With global population growth and the threats of climate change, producing hardy, pest-resistant crops with larger yields is the holy grail of plant science. Historically, selectively breeding crops may have taken thousands of years and there was no knowledge of the genetic mechanisms underlying advantageous traits. In recent decades, researchers have linked phenotypic traits to specific genes and have found that many desirable traits are determined by a set of genes involved in regulating plant meristems.
Meristems are regions of the plant that maintain pools of undifferentiated stem cells and enable it to generate new structures, like roots, branches or flowers, throughout its entire lifetime. It is the regulation of these meristems that controls the plant’s overall architecture, allowing it to respond to environmental inputs and adapt its growth accordingly. By taking advantage of naturally-arising differences in meristem regulation, scientists have been able to modify crop architecture to increase yields, for example by selecting tomato plants with larger floral meristems that produce more and lager fruits, or dwarf rice plants that divert more resources to seed production rather than stem tissue.
Despite their agricultural significance, we still don’t fully understand the fundamental ways in which meristems are controlled. To investigate this, the CLAVHUB project used the model plant Arabidopsis thaliana, a member of the brassica family whose small size, short lifecycle and relatively simple genetics makes it particularly suitable for study and propagation in the lab. CLAVHUB concentrated on two Arabidopsis proteins involved in meristem regulation: ARABIDOPSIS CRINKLY 4 (ACR4) and CLAVATA 1 (CLV1).
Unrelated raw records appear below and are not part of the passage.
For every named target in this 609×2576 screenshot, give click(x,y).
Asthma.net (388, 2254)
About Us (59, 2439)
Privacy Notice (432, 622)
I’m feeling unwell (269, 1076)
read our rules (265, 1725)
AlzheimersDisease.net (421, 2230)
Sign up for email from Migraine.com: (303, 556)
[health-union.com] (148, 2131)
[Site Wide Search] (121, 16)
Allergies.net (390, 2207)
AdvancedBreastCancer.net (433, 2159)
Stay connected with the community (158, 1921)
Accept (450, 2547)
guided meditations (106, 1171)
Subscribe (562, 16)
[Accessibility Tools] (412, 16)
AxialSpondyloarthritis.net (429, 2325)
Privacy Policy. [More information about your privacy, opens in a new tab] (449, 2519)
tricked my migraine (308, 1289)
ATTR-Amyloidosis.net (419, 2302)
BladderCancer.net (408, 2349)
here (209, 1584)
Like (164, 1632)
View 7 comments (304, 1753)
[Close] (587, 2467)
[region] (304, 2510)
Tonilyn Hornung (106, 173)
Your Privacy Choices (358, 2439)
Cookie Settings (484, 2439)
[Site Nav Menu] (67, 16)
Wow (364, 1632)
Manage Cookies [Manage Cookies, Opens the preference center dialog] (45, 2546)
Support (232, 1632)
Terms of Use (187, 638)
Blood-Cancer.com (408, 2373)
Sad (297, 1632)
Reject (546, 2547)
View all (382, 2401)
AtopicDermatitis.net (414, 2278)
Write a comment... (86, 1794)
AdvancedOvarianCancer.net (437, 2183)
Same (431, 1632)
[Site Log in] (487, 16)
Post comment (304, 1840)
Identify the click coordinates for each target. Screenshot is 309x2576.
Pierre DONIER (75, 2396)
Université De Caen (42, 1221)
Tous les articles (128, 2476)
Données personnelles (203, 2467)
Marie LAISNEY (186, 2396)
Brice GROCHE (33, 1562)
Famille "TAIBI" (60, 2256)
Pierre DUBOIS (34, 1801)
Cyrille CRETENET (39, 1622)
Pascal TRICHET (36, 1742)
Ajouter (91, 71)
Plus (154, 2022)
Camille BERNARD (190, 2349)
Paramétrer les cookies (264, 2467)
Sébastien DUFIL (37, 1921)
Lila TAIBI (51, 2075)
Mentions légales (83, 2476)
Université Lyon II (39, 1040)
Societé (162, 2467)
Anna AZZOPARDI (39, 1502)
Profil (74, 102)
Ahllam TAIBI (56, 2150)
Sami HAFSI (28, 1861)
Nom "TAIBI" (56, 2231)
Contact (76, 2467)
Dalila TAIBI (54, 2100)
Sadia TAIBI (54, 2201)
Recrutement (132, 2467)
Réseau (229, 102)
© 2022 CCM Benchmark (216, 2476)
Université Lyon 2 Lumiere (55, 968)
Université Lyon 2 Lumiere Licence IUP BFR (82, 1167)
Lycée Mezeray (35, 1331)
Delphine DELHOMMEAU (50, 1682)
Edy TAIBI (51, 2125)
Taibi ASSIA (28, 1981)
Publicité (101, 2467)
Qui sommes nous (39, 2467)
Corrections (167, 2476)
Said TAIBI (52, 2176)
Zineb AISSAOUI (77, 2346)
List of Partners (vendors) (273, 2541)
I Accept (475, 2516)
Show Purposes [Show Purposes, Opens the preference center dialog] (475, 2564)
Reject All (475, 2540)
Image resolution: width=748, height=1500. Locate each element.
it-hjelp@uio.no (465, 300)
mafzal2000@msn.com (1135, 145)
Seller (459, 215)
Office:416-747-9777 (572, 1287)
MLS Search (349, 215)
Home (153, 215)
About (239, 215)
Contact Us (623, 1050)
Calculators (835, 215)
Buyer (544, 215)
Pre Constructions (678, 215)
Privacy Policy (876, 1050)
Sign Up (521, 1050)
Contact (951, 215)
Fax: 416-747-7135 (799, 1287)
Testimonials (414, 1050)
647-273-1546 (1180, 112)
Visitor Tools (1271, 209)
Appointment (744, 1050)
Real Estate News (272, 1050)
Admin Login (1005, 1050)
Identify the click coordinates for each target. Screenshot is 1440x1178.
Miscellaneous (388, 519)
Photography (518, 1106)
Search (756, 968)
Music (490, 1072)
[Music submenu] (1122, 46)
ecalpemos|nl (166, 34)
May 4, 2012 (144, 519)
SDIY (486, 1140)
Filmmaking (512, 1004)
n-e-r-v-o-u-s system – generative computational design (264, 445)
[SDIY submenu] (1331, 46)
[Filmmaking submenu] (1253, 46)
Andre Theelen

ACR4 and CLV1 are both receptor kinases, a class of proteins straddling the cell membrane that can receive messages from outside the cell and relay them to effectors inside the cell. One interesting feature of ACR4 and CLV1 is that, as well as being distributed throughout the cell membrane, they also concentrate at specific points along the membrane. These points correspond to plasmodesmata, membrane-lined channels that enable nutrients and informational molecules to move from cell to cell through the cell wall. While small molecules can freely diffuse through plasmodesmata, the movement of larger molecules, such as RNAs or transcription factors, is selective. This is particularly important in plant development, which relies on regulatory molecules being able to move between specific regions to establish cell identity. However, how this selectivity is achieved it not well understood.
This brings us back to ACR4 and CLV1 because, in addition to clustering at plasmodesmata, the two proteins form complexes there. Furthermore, these complexes differ from the complexes they form elsewhere in the plasma membrane. This suggests that ACR4 and CLV1 have a plasmodesmata-specific function. The aim of CLAVHUB was to try to find out what this function was: a) whether plasmodesmata simply provide a platform on which to assemble signalling hubs, and/or b) if ACR4 and CLV1 are somehow influencing the function of plasmodesmata by modulating their permeability, and c) what other proteins are involved.